Her latest exhibition, A Leap of Sympathy, is currently running at London’s Richard Saltoun gallery until 24 June. Inspired by 19th-century automaton fiction, Soviet interiors, and a cheeky wink at the domestic arts, her work combines craft gone wild with themes like femininity, folklore, and the ever-creepy uncanny valley.
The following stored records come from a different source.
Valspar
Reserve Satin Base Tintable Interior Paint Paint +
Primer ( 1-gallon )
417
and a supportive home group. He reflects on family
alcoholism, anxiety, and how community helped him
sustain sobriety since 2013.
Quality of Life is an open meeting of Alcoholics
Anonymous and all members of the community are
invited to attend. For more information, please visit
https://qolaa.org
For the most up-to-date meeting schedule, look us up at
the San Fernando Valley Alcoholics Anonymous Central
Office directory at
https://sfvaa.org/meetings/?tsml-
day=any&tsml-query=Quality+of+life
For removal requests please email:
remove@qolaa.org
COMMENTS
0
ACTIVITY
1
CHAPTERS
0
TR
By the Numbers: A Tufted Tally of Perach’s Practice
Stat | Figure / Fact |
---|---|
Materials Used | Tufted yarn, carpet, robotics, glass |
Studio Base | Gasworks, London |
Origin | Ukraine (Soviet-era childhood) |
Exhibition Dates | 15 May – 24 June 2025 |
Key Inspirations | ETA Hoffman’s “The Sandman”, folklore, AI unease, domestic crafts |
Recurring Themes | Femininity, transformation, identity, “what’s under the rug” |
Notable Collaborators | Choreographer Luigi Ambrosio, sound artist Laima Leyton, performer Maria Montaci |
Quote of the Show | “It’s really an ancient fantasy to give something life. Which in a way is what I do.” |
Craft Gone Wild: From Soviet Rugs to Wearable Art
Perach’s carpet creations are like if your grandma’s doilies took acid and joined a feminist punk band. These sculptures are wearable, haunting, and often activated by either performers or mechanical components (yes, there’s a robot dress involved). One piece even challenges you to figure out whether it’s a human or an automaton wearing it. If that doesn’t make you question your own humanity, you’ve got nerves of steel, mate.
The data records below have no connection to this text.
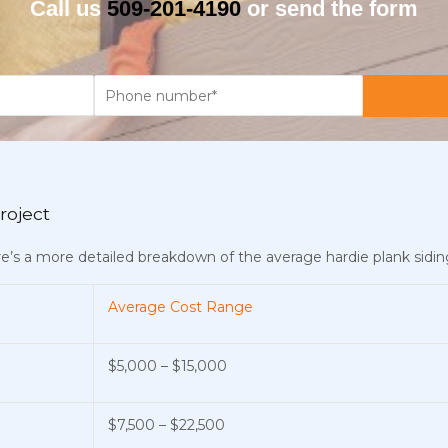
Call us
509-201-4190
or send the form
roject
ere’s a more detailed breakdown of the average hardie plank siding
Average Cost Range
$5,000 – $15,000
$7,500 – $22,500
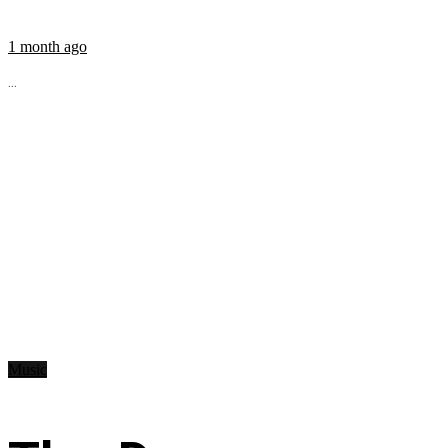
1 month ago
...
Music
Her inspiration comes from stories like ETA Hoffman’s “The Sandman”, where a man falls for a singing automaton who — spoiler — glitches and reveals she’s all cogs and no soul. Perach riffs off this, creating two identical Victorian gowns — one worn by a person, the other by a machine — and lets the viewer figure out which is which. Creepy? Absolutely. Clever? Too right.
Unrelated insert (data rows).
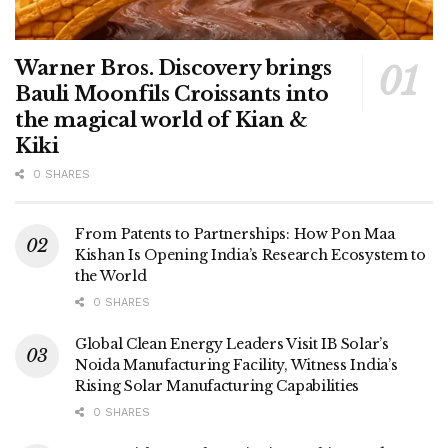
Warner Bros. Discovery brings
Bauli Moonfils Croissants into
the magical world of Kian &
Kiki
0 SHARES
From Patents to Partnerships: How Pon Maa
Kishan Is Opening India’s Research Ecosystem to
the World
0 SHARES
Global Clean Energy Leaders Visit IB Solar’s
Noida Manufacturing Facility, Witness India’s
Rising Solar Manufacturing Capabilities
0 SHARES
From Iron Curtain to Fibre Queen
Perach grew up in the old USSR, where carpets weren’t just flooring — they were cultural icons, insulation, and sometimes wall art. Now, she’s taking that textured nostalgia and flipping it into high-concept art. Her sculptures are over-the-top, tactile, and infused with the warm weirdness of childhood memory, Slavic folklore, and Soviet design gone technicolour.
Art Meets AI (But Not in the Way You Think)
Though the glitchy automaton themes feel very “ChatGPT-core”, Perach insists she’s not trying to make commentary on AI. Instead, she’s tapping into something older: the ageless human obsession with making lifelike things move. Think Frankenstein meets Etsy.
Why It Works (And Why It’s So Damn Aussie)
Perach’s work blends camp, cultural memory, and textile rebellion — a mix that feels right at home in Aussie creative circles. We’re talking:
- Poking fun at seriousness while tackling serious themes
- Elevating “women’s work” into gallery gold
- Making you laugh, squirm and rethink your nana’s rug all at once
See It Live (If You’re in London)
A Leap of Sympathy is on at Richard Saltoun Gallery, London
Running: 15 May – 24 June 2025
Final Thought
Anna Perach isn’t just tufting carpets — she’s tufting cultural boundaries, memory, and the very idea of what “fine art” looks like. Her work reminds us that sometimes the weirdest materials can tell the most human stories. And if you’re still wondering whether it’s OK to want to cuddle a carpet sculpture? Don’t worry — it’s not just you.
As they say in the gallery world: touch with your eyes… unless it’s Anna Perach’s work — then maybe just hug it when no one’s watching.